Taking the bull by its horn, the fact is that the Ganga has been reduced to its current pitiable state by the ill-advised construction in last few decades of structures like the dam at Tehri (Uttara-khand) and the barrage at Farakka (West Bengal) which have interrupted and diverted the river to its peril. The barrages on it at Haridwar (Uttara-khand), Bijnor, Narora and Kanpur (UP) have enabled large scale diversion of its waters and led to the resulting drying of the river over long stretches during the non-monsoon months. And if all this was not enough, then at least 600 more dams are either under construction, planned or on the anvil, on a number of key tributaries of the Ganga. It is feared that if all these dams were to materialise then around 60 per cent of Ganga tributaries like Bhagirathi and Alaknanda would dry up. Further, the grand design of a barrage after every 100 km of Ganga from Allahabad to Haldia and to dredge it to turn the river commercially navigable, completes the threat picture of the river.

So, can PM Modi still rejuvenate Maa Ganga in the face of these imminent threats begs one asking with answers that should convince?

In our understanding, no river can be rejuvenated unless its various narratives are taken into account.

A river must flow unmolested to the seas; it must flood freely over its flood plain; it must host with ease all its biodiversity; it must fulfil its ecological role of annually quenching the thirst of its associated aquifers feeding countless wells, ponds and lakes; its natural path howsoever winding must be respected and not changed; it must not be fouled. And all these must be true as much of its tributaries, big and small, that lie within its basin.

Now, of the various narratives of a healthy river mentioned above, what are being truly addressed in reference to Maa Ganga shall make the difference between the success and failure of the rejuvenational aspirations for the river Ganga of the current regime? Unfortunately prima facie it is just one, namely, the ‘fouling’ of the river, which is not going to be enough if there are any strong lessons to be drawn from the failures of both the GAP and the YAP.

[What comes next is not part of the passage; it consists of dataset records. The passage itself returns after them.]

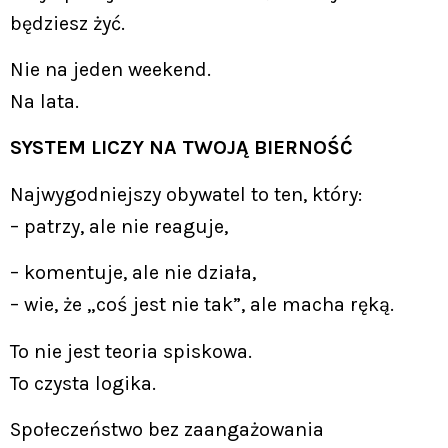
będziesz żyć.
Nie na jeden weekend.
Na lata.
SYSTEM LICZY NA TWOJĄ BIERNOŚĆ
Najwygodniejszy obywatel to ten, który:
– patrzy, ale nie reaguje,
– komentuje, ale nie działa,
– wie, że „coś jest nie tak”, ale macha ręką.
To nie jest teoria spiskowa.
To czysta logika.
Społeczeństwo bez zaangażowania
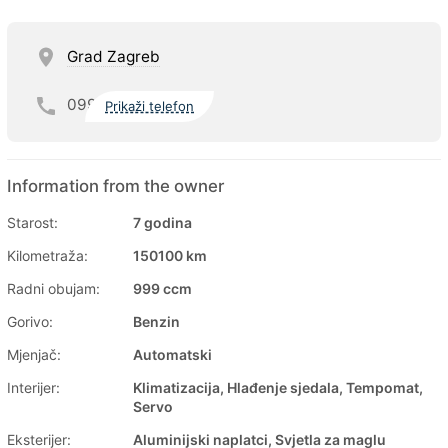
Grad Zagreb
099
Prikaži telefon
Information from the owner
Starost:
7 godina
Kilometraža:
150100 km
Radni obujam:
999 ccm
Gorivo:
Benzin
Mjenjač:
Automatski
Interijer:
Klimatizacija, Hlađenje sjedala, Tempomat,
Servo
Eksterijer:
Aluminijski naplatci, Svjetla za maglu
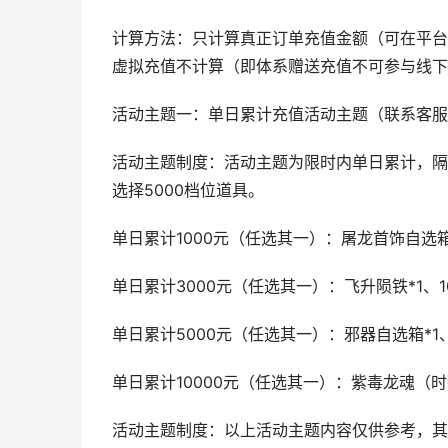
计算方法：只计算真正订单充值金额（可在平台
虚拟充值不计算（即体系赠送充值不可参与线下
活动主题一：单日累计充值活动主题（联系客服
活动主题制度：活动主题为限时内单日累计，隔
选择5000档位道具。
单日累计1000元（任选其一）：屠龙首饰自选箱
单日累计3000元（任选其一）：飞升陨铁*1、1
单日累计5000元（任选其一）：邪器自选箱*1
单日累计10000元（任选其一）：紫毒龙魂（时
活动主题制度：以上活动主题内容仅供参考，其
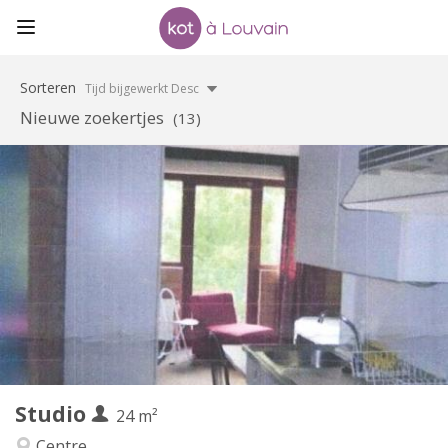
Sorteren
Tijd bijgewerkt Desc
Nieuwe zoekertjes
(13)
Praktische Informatie
600 €
Huur:
45 €
Kosten:
12 maanden
Duur:
Nee
Domiciliëring:
Inrichting
Privaat
Badkamer:
in de kamer
Keuken:
2
24 m
Oppervlakte:
2
Private kamers:
Studio
Andere
24 m²
Rustig, ernstig, hartelijk
Sfeer:
Centre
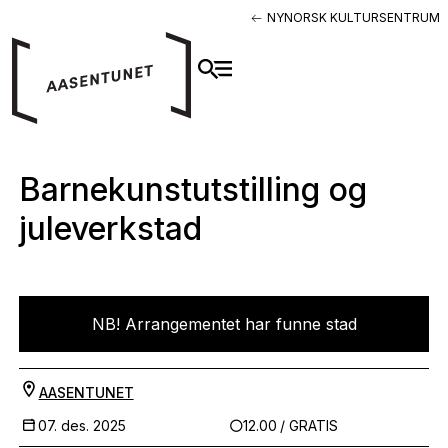
NYNORSK KULTURSENTRUM
Barnekunstutstilling og
juleverkstad
NB! Arrangementet har funne stad
AASENTUNET
07. des. 2025
12.00
/ GRATIS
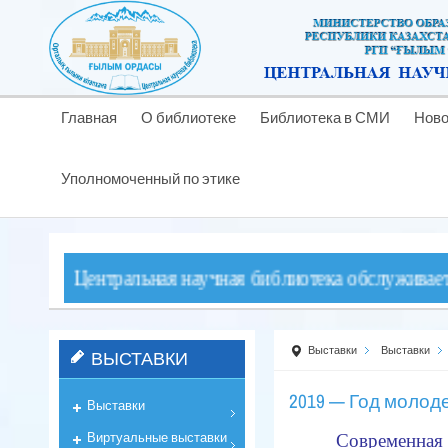
Главная
О библиотеке
Библиотека в СМИ
Ново
Уполномоченный по этике
! Центральная научная библиотека обслуживает читател
Выставки
Выставки
ВЫСТАВКИ
2019 — Год молод
Выставки
Виртуальные выставки
Современна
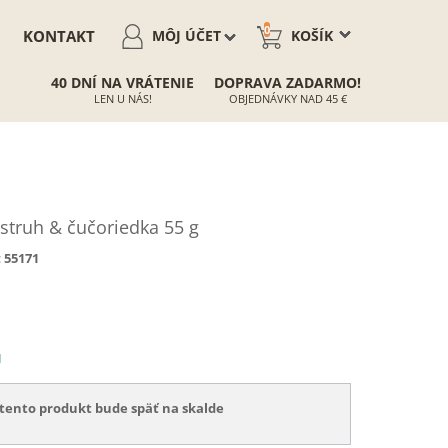
0
KONTAKT
MÔJ ÚČET
KOŠÍK
40 DNÍ NA VRÁTENIE
DOPRAVA ZADARMO!
LEN U NÁS!
OBJEDNÁVKY NAD 45 €
truh & čučoriedka 55 g
:
55171
N
tento produkt bude späť na skalde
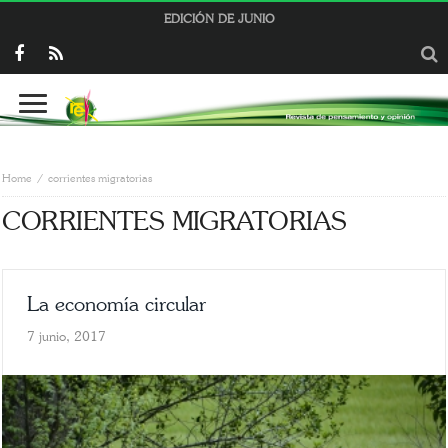
EDICIÓN DE JUNIO
Home
corrientes migratorias
CORRIENTES MIGRATORIAS
La economía circular
7 junio, 2017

Many might hold that shuck! Here is a loony out to demolish the icons of economic development in the country!

To them our response is twofold. First is that then please do not promise or aspire for a rejuvenated Ganga, and second is that please carry out a fair, independent and thorough analysis of the benefits that have been gained by a powerful minority (largely urban) from the structures raised on the river (including its tributaries) and the costs (social, economic and ecological) both upstream and downstream of the structures that have been borne and continue to be borne by a voiceless majority (largely rural) from the demise of the river.

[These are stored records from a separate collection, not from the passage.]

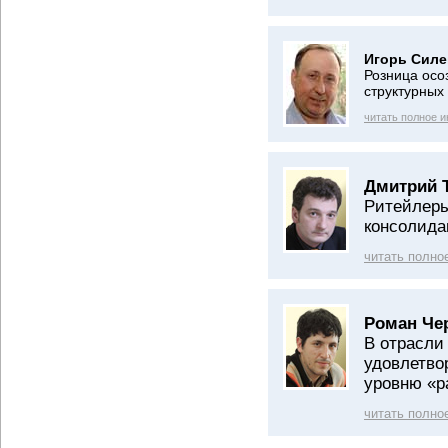
Игорь Силе
Розница осо
структурных
читать полное 
Дмитрий 
Ритейлеры
консолид
читать полно
Роман Че
В отрасли
удовлетво
уровню «р
читать полно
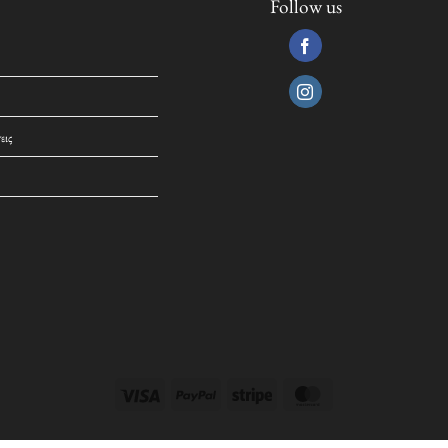
Follow us
εις
Visa
PayPal
Stripe
MasterCard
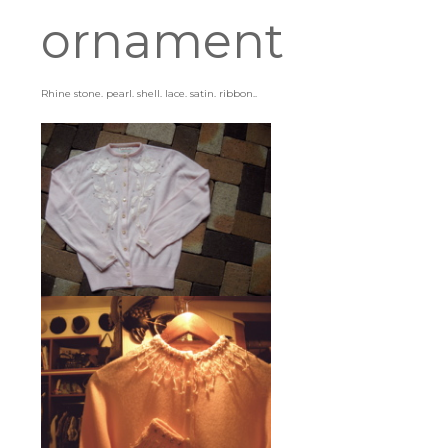
ornament
Rhine stone. pearl. shell. lace. satin. ribbon..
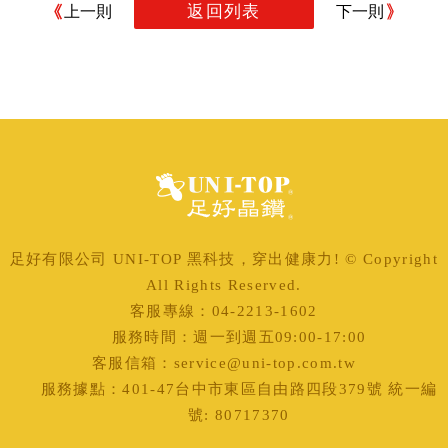
返回列表
上一則
下一則
足好有限公司 UNI-TOP 黑科技，穿出健康力! © Copyright
All Rights Reserved.
客服專線：04-2213-1602
服務時間：週一到週五09:00-17:00
客服信箱：service@uni-top.com.tw
服務據點：401-47台中市東區自由路四段379號 統一編
號: 80717370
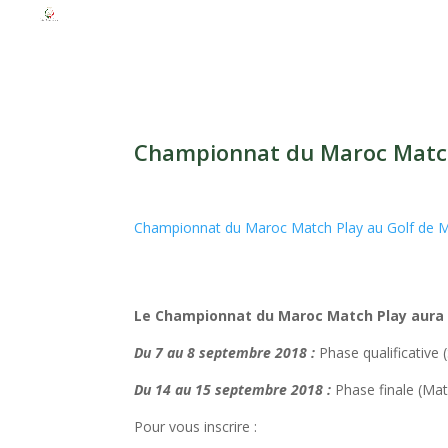
Championnat du Maroc Matc
Championnat du Maroc Match Play
au Golf de M
Le Championnat du Maroc Match Play aura 
Du 7 au 8 septembre 2018 :
Phase qualificative 
Du 14 au 15 septembre 2018 :
Phase finale (Mat
Pour vous inscrire :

We would also like to remind the votaries of the environmentally destructive development that the natural systems like rivers have been placed at the disposal of the state by that voiceless majority in an implicit public trust, which the former under the ‘doctrine of public trust’ cannot and should not abdicate specially when rivers in the country enjoy no legal protection.

Interestingly, there is a move afoot to seek from the state through legal means a perpetual monetary compensation for the voiceless victims of the loss of their river that has resulted from various structures created on it. No matter how this legal challenge plays itself out and whatever its outcome, there is a strong likelihood that this legal challenge might impress upon the concerned of the urgency of a rejuvenated Maa Ganga as well as bring attention to the plight of all those millions who continue to suffer for no fault of theirs.

Clearly the rejuvenation of Maa Ganga is not just an emotional or religious or political imperative. It is actually a question of life and death for not just the river but for millions (humans and non-humans both) dependent on it for their life, livelihoods and ensured wellness.

Manoj Misra is the convener of the Yamuna Jiye Abhiyaan.